Mittwoch, 8. Juli 2015

Laufen oder Lesen

Die Einen laufen ihn, die Anderen lümmeln gemütlich auf der Terasse (oder heute nach dem Temperatursturz) auf der Couch rum und lesen ihn: den Marathon!
Wie das geht? 
Ganz einfach mit dem Buch: 42,195 von Matthias Politycki. Untertitel: Warum wir Marathon laufen und was wir dabei denken.

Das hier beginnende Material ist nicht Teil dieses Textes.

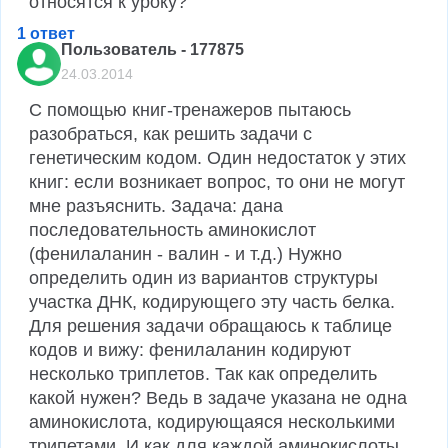
относятся к уроку?
1 ответ
Пользователь - 177875
24.03.2014
С помощью книг-тренажеров пытаюсь 
разобраться, как решить задачи с 
генетическим кодом. Один недостаток у этих 
книг: если возникает вопрос, то они не могут 
мне разъяснить. Задача: дана 
последовательность аминокислот 
(фенилаланин - валин - и т.д.) Нужно 
определить один из вариантов структуры 
участка ДНК, кодирующего эту часть белка. 
Для решения задачи обращаюсь к таблице 
кодов и вижу: фенилаланин кодируют 
несколько триплетов. Так как определить 
какой нужен? Ведь в задаче указана не одна 
аминокислота, кодирующаяся несколькими 
трипетами. И как для каждой аминокислоты 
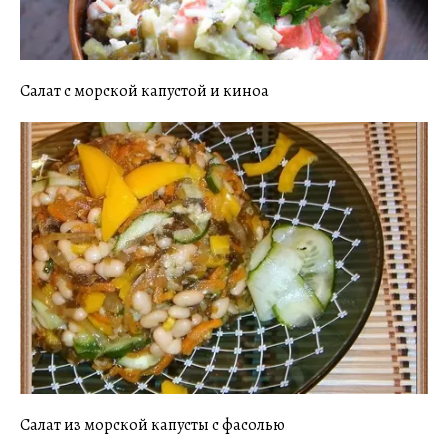
Салат с морской капустой и киноа
Салат из морской капусты с фасолью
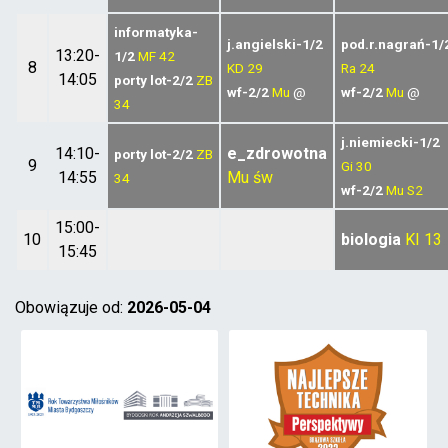
informatyka-
j.angielski-1/2
pod.r.nagrań-1/
13:20-
1/2
MF
42
8
KD
29
Ra
24
14:05
porty lot-2/2
ZB
wf-2/2
Mu
@
wf-2/2
Mu
@
34
j.niemiecki-1/2
14:10-
e_zdrowotna
porty lot-2/2
ZB
9
Gi
30
14:55
Mu
św
34
wf-2/2
Mu
S2
15:00-
10
biologia
KI
13
15:45
Obowiązuje od:
2026-05-04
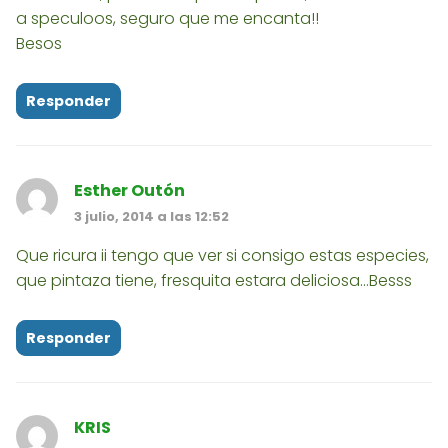
a speculoos, seguro que me encanta!!
Besos
Responder
Esther Outón
3 julio, 2014 a las 12:52
Que ricura ii tengo que ver si consigo estas especies,
que pintaza tiene, fresquita estara deliciosa...Besss
Responder
KRIS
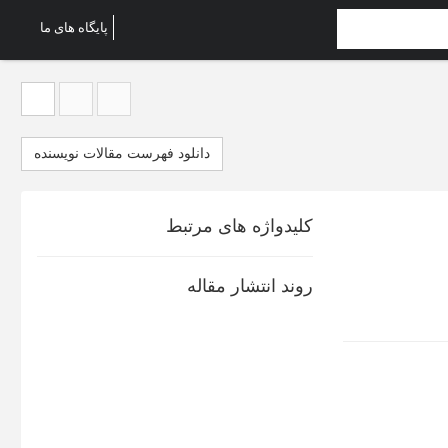
پایگاه های ما
دانلود فهرست مقالات نویسنده
کلیدواژه های مرتبط
روند انتشار مقاله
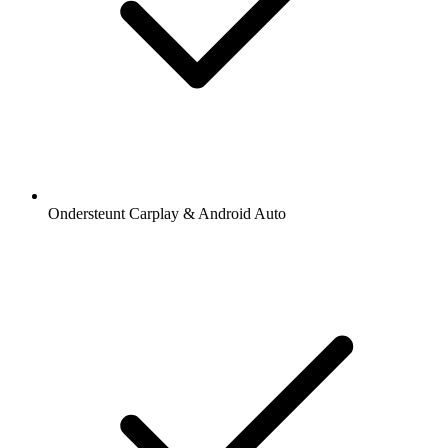
Ondersteunt Carplay & Android Auto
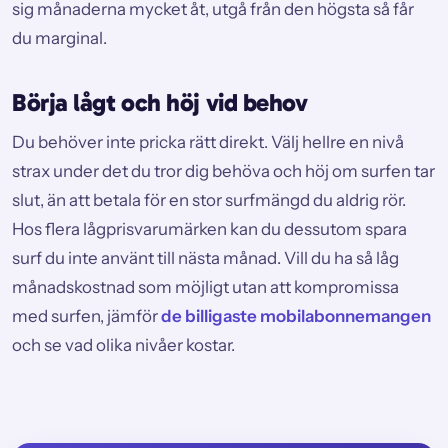
sig månaderna mycket åt, utgå från den högsta så får
du marginal.
Börja lågt och höj vid behov
Du behöver inte pricka rätt direkt. Välj hellre en nivå
strax under det du tror dig behöva och höj om surfen tar
slut, än att betala för en stor surfmängd du aldrig rör.
Hos flera lågprisvarumärken kan du dessutom spara
surf du inte använt till nästa månad. Vill du ha så låg
månadskostnad som möjligt utan att kompromissa
med surfen, jämför
de billigaste mobilabonnemangen
och se vad olika nivåer kostar.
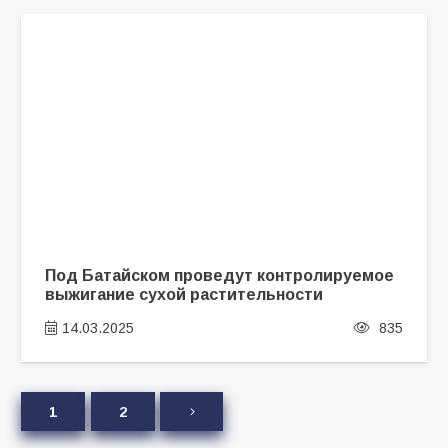
Под Батайском проведут контролируемое
выжигание сухой растительности
14.03.2025
835
1
2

Der Autor beschreibt in jedem Kapitel einen Kilometer eines Marathons mit den dazugehörigen Gedanken und Überlegungen. Wie sie bei ihm sind. Sein können. Das Ziel - die "postmarathonale Depression" vor dem "Frieden auf Erden". Seine Gedanken sind nicht immer ganz ernst, manchmal philosophisch oder auch ganz banal. Die Dauer eines Marathons gibt einem ja genügend Zeit, den verschiedensten Gedankengängen nachzuspinnen. Vorausgesetzt es ist noch genügend Sauerstoff fürs Gehirn übrig! Was ich mich nun frage - denkt man/frau beim Halbmarathon nur halb so viel? Doppelt so schnell? Einiges kommt mir bekannt vor, obwohl ich noch nie einen Marathon gelaufen bin... 
Aber egal - heute habe ich ihn schon mal die ersten 18km begleitet und freue mich auf die nächsten!

Kommentare:

  1. oder Leben (was ich im Moment lese und daher manchmal ein bisschen fast geniesse, nicht zu laufen ;)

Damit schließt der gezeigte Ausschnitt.